I had scheduled a driver to pick me up early and I was ready, with my long hair washed and dripping. Guti said he would have someone come do light makeup and hair. That would be a new thing for me and I figured clean hair was important. It took a long time to accomplish my task as the shower in my upgraded room has pressure that is hardly enough to wash my body. I must have spent half an hour washing and rinsing my now-thick mane of long, wavy energy. Purple shampoo, good for silvery hair, foamed and collected around my feet. The shower didn’t drain well either and I was over exuberant with the shampoo. It slowed me down.
But I didn’t have to hurry because in the end, my driver was late. He told me there was some road work going on and he was stuck in traffic. The minutes ticked by slowly.
Half and hour later he finally arrived. He enjoys his cannabis and speaks a little like someone from a Cheech and Chong movie from the 1970s.
Relieved that he finally made it, I hurried out to the car. The thick, sultry air here can be luxurious and it also makes you sweat. Sweat that appears as wet patches on your clothes and body. I hoped he had air conditioning.
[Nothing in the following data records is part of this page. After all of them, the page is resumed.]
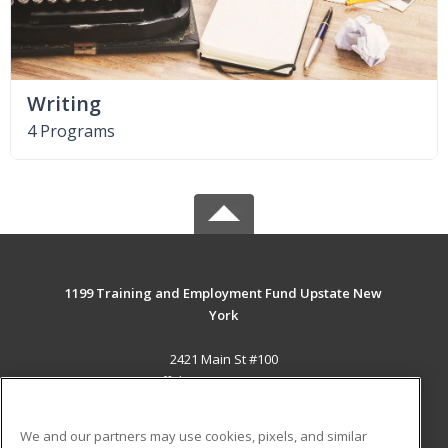
Writing
4 Programs
1199 Training and Employment Fund Upstate New
York
2421 Main St #100
Buffalo, NY 14214-2393 US
MAIN CONTENT
We and our partners may use cookies, pixels, and similar
Career Training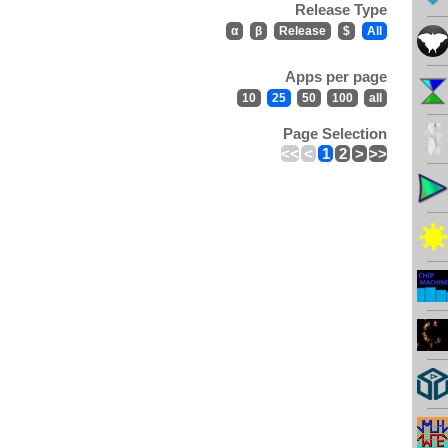
Release Type
α
β
Release
$
All
Apps per page
10
25
50
100
all
Page Selection
<<
<
1
2
>
>>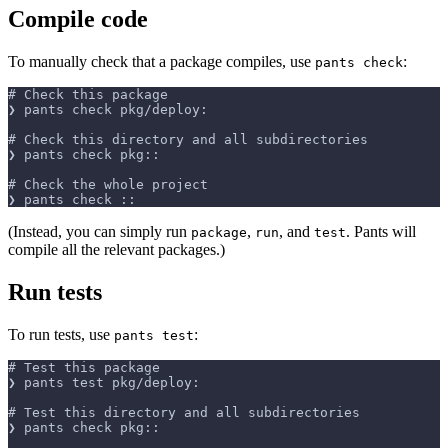
Compile code
To manually check that a package compiles, use
:
pants check
# Check this package
❯ pants check pkg/deploy:
# Check this directory and all subdirectories
❯ pants check pkg::
# Check the whole project
❯ pants check ::
(Instead, you can simply run
,
, and
. Pants will
package
run
test
compile all the relevant packages.)
Run tests
To run tests, use
:
pants test
# Test this package
❯ pants test pkg/deploy:
# Test this directory and all subdirectories
❯ pants check pkg::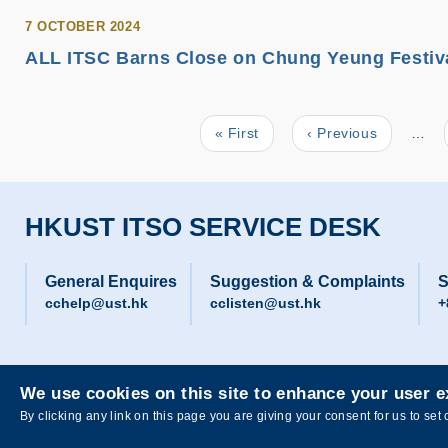
7 OCTOBER 2024
ALL ITSC Barns Close on Chung Yeung Festival
First
« First
Previous
‹ Previous
…
Pagination
page
page
HKUST ITSO SERVICE DESK
General Enquires
Suggestion & Complaints
S
cchelp@ust.hk
cclisten@ust.hk
+
We use cookies on this site to enhance your user 
Privacy
Sitemap
By clicking any link on this page you are giving your consent for us to set 
Copyright © The Hong Kong University of Science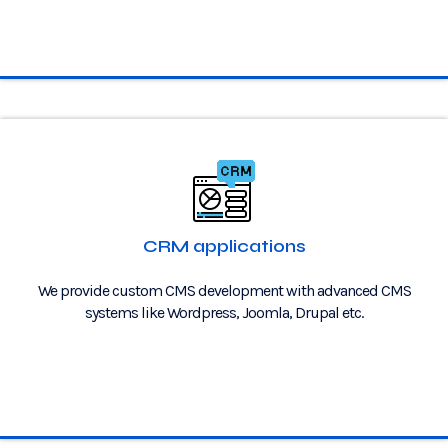
CRM applications
We provide custom CMS development with advanced CMS
systems like Wordpress, Joomla, Drupal etc.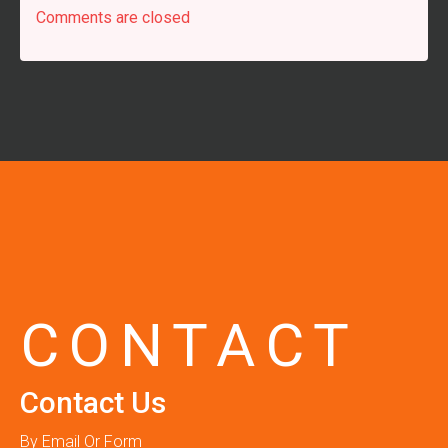
Comments are closed
CONTACT
Contact Us
By Email Or Form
It turned out he did have AC but internet was another thing. That costs money and he spent the money on internet at home. So, despite marketing himself as a taxi, he had no access to google maps. He did offer to stop at gas stations on the way (which I guess provide internet to drivers here) to check how we were doing. Sigh. Directions were going to be on me. I asked if he had a cell phone charger in the car? I guess it shouldn’t have surprised me that he didn’t.
He was playing heavy metal on the radio while he told me about his great morning of cleaning and smoking cannabis. Then he started to try sell me on other taxi adventures we could go on in his country. Driving was his main income stream. He also makes soap. But driving, surfing, and cannabis smoking seem to be his main thing. It used to be bartending in Italy. But let’s not go into any more details. You get the idea.
I was trying not to sweat as the AC worked, but not well. Then, just as we crested a hill, smoke began to billow out of the engine. It was like the Cheech and Chong thing in the video above, except in this case, the smoke was outside the car.
I noticed the glove compartment in front of me had a large gap at the top and I thought it might be melting. I think he was in shock as he wondered out loud what was happening. I told him frantically I thought his engine was on fire and that we needed to pull over quickly. The potential for the glove compartment to explode in flames was making me nervous.
A few minutes later, we were on the side of the road and he had the hood open. Black smoke was billowing out in dense, acrid, stinky clouds. I tried to figure out where we were and called an Uber. The time for my modeling event was rapidly approaching and I was starting to sweat on the side of the freeway. He borrowed my phone to call his brother for help. I am unclear why his did not work, but I decided not to take time to try to make sense of it.
My Uber arrived quickly and as I rushed to meet it, I asked if we could figure out what I owed him later? It wasn’t going to work. I could see it as he looked into my eyes pleadingly and said he needed money for a taxi. So I grabbed a $20, thrust it towards him, and dove into the little battered silver Uber waiting for me.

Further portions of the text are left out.